Aunque el tiempo ha hecho mella en sus estructuras, una parte ha sido restaurada y su visita sigue siendo una experiencia sorprendente y nostálgica, un viaje a la visión utópica de sus creadores.
Rutas de Senderismo: El Río Pelamios
Para quienes buscan un contacto más directo con la naturaleza, la Ruta de los Molinos del Río Pelamios ofrece un respiro verde y tranquilo a las afueras de la ciudad. Este sencillo sendero sigue el curso del río, un afluente del Mandeo, a través de un frondoso bosque de ribera. El camino está salpicado de antiguos molinos de agua, algunos de ellos restaurados.
La ruta es un testimonio de la importancia que tuvieron estos ingenios hidráulicos en la economía local, utilizados para moler el grano que abastecía a la comarca. Es un paseo ideal para disfrutar del paisaje, escuchar el murmullo del agua y desconectar del ajetreo, descubriendo el patrimonio etnográfico de la zona.
Explorando los Alrededores: Joyas de las Mariñas
La ubicación estratégica de Betanzos la convierte en el punto de partida perfecto para explorar la comarca de As Mariñas Coruñesas e das Terras do Mandeo, declarada Reserva de la Biosfera por la UNESCO. A pocos kilómetros se encuentran pueblos marineros con encanto, elegantes pazos señoriales y la puerta de entrada a uno de los bosques atlánticos más importantes de Europa.
Pontedeume: Puente, Torreón y Fragas
Siguiendo la ría hacia el norte se llega a la histórica villa de Pontedeume, cuyo nombre revela su principal seña de identidad: un largo puente de piedra construido por orden de Fernán Pérez de Andrade. El imponente Torreón de los Andrade, último vestigio del pazo-fortaleza de la familia, domina el casco antiguo y hoy alberga el centro de interpretación de la historia local.
Pontedeume es, además, la principal puerta de acceso al Parque Natural de Fragas do Eume, un tesoro botánico donde se puede caminar entre robles, castaños y helechos centenarios.
Redes: El Encanto de un Pueblo Marinero
En la ría de Ares, muy cerca de Betanzos, se esconde Redes, uno de los pueblos pesqueros más pintorescos y mejor conservados de Galicia. Su singularidad reside en sus casas marineras, pintadas de vivos colores y construidas literalmente sobre el mar, con pequeños embarcaderos privados que descienden directamente al agua.
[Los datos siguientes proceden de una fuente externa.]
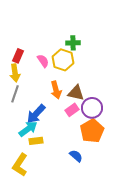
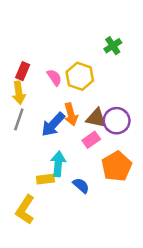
green cross: (73, 43) -> (113, 46), moved, turned -32
purple circle: (92, 108) -> (117, 121), moved
blue arrow: (36, 114) -> (53, 124), moved
cyan arrow: (28, 129) -> (58, 164), moved, turned -48
blue semicircle: (76, 156) -> (81, 185), moved

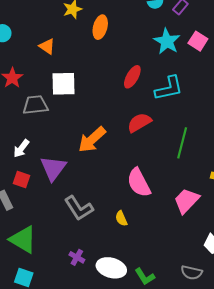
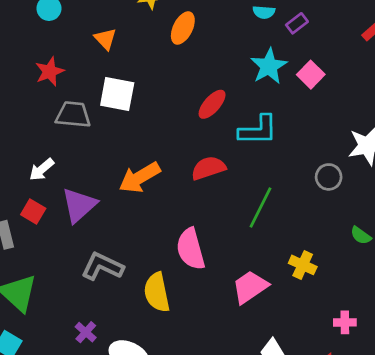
gray L-shape: (79, 208) -> (102, 266), turned 136
yellow semicircle: (121, 218) -> (157, 292), size x1.8

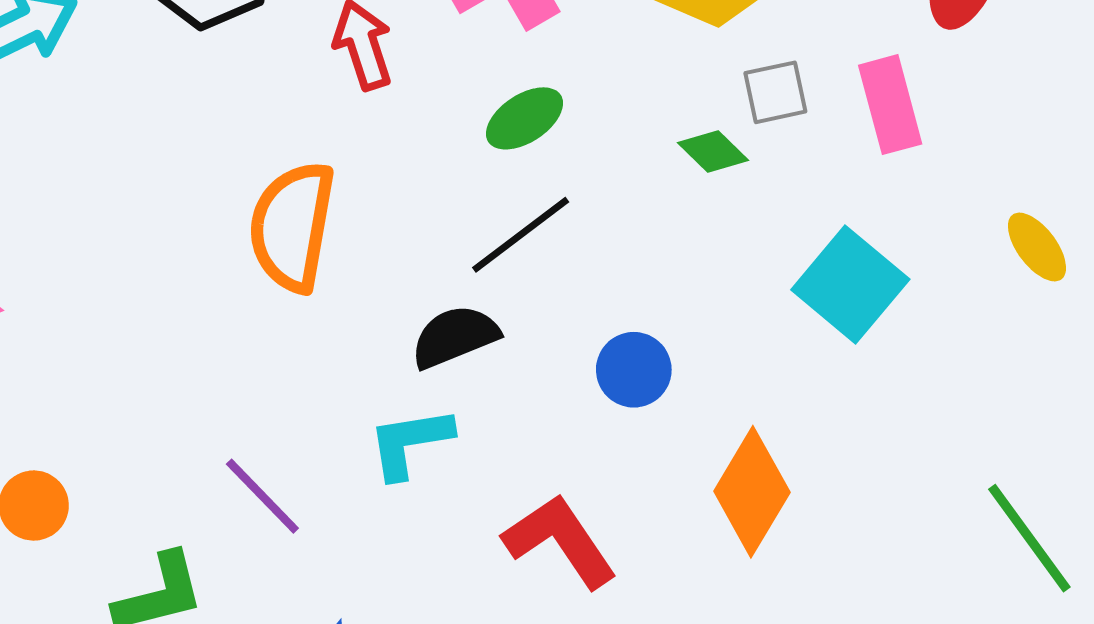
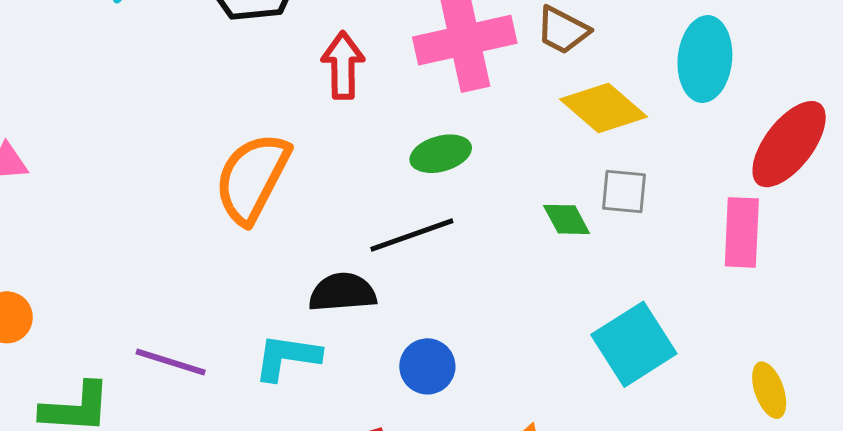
pink rectangle: (890, 105) -> (742, 232), moved
yellow ellipse: (1037, 247) -> (769, 390), moved
blue circle: (634, 370) -> (427, 366), moved
purple line: (262, 496) -> (171, 362), turned -46

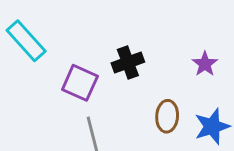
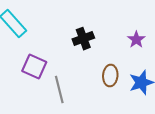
purple square: (80, 83) -> (34, 67), moved

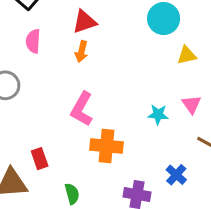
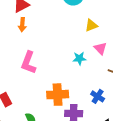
yellow triangle: (187, 55) -> (91, 25), moved
orange cross: (106, 146) -> (58, 95), moved

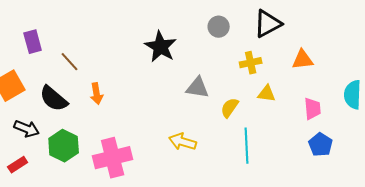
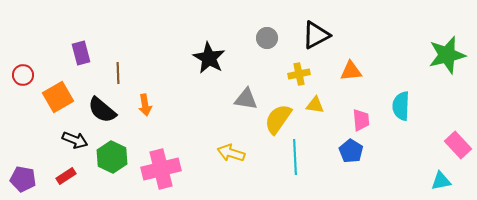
brown line: (70, 62) -> (118, 73), turned 40
yellow semicircle: (230, 108) -> (278, 119), size x1.5
blue pentagon: (321, 145) -> (351, 151), moved

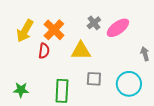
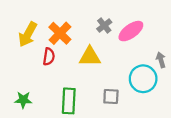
gray square: (94, 79) -> (111, 97), moved
cyan circle: (129, 84) -> (143, 79), moved

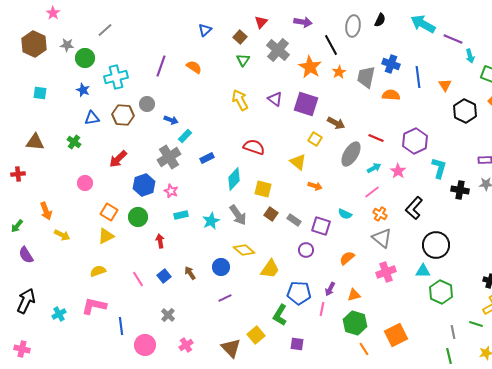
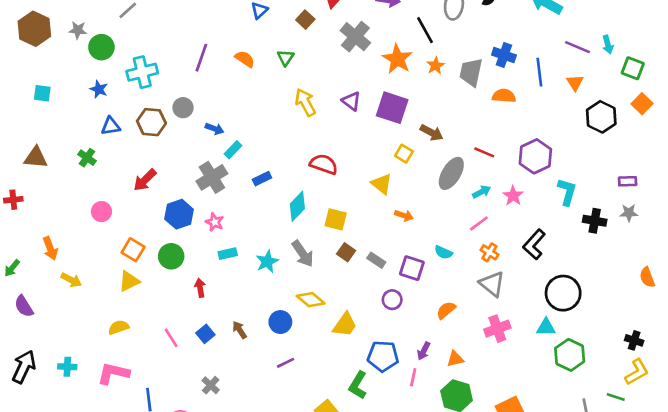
purple line: (453, 39) -> (578, 47), moved
green triangle: (243, 60) -> (286, 58), moved
cyan cross: (59, 314) -> (67, 367), moved, turned 32

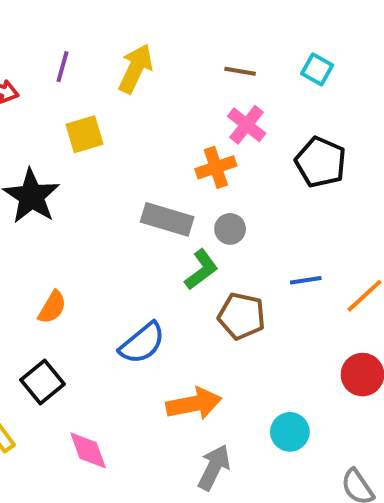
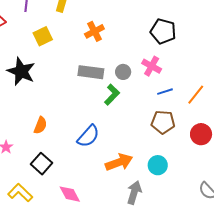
pink cross: (247, 125) -> (152, 66), moved
orange cross: (216, 167) -> (94, 31), moved
brown pentagon: (242, 316) -> (163, 122), moved
cyan circle: (290, 432) -> (158, 165), moved

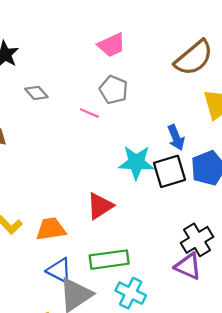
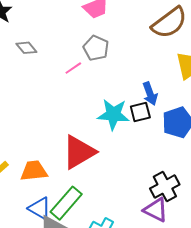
pink line: (89, 113) -> (73, 68), turned -60
black square: (169, 171) -> (140, 112), moved, size x0.7
red triangle: (100, 206) -> (79, 152), size x1.4
green rectangle: (109, 260) -> (66, 203), moved, turned -44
Pasear por su pequeño paseo marítimo y contemplar las casas indianas, construidas por emigrantes retornados, es como adentrarse en una postal de otra época.
Pazo de Mariñán: Elegancia y Jardines
A orillas de la ría de Betanzos se encuentra el Pazo de Mariñán, un magnífico ejemplo de la arquitectura palaciega gallega rodeado de unos jardines de ensueño. Este pazo barroco, propiedad de la Diputación de A Coruña, destaca por su elegante fachada y su escalinata de piedra. Sin embargo, su mayor atractivo son sus jardines.
Declarados Conjunto Histórico-Artístico, combinan el estilo geométrico del jardín francés con especies exóticas y árboles centenarios, creando un espacio de gran belleza y serenidad.
Conclusión
Betanzos se revela como un destino de una riqueza excepcional, capaz de satisfacer tanto al viajero apasionado por la historia como al gourmet más exigente. Su patrimonio gótico, encabezado por las iglesias de San Francisco y Santa María del Azogue, la consolida como una parada ineludible en cualquier ruta cultural por Galicia.
Pasear por sus rúas medievales, descubrir sus plazas llenas de vida y admirar la arquitectura de sus pazos es una inmersión profunda en el esplendor de su pasado como capital del antiguo Reino. Pero la experiencia no está completa sin sentarse a la mesa para degustar su tortilla, una obra de arte culinaria que ha llevado el nombre de la ciudad a todos los rincones del mundo.
La combinación de un legado monumental único, una gastronomía icónica y un entorno natural privilegiado convierte a Betanzos en una joya por descubrir. Es un lugar que no solo se visita, sino que se vive y se saborea, dejando en el recuerdo una impresión duradera de autenticidad, belleza y sabor.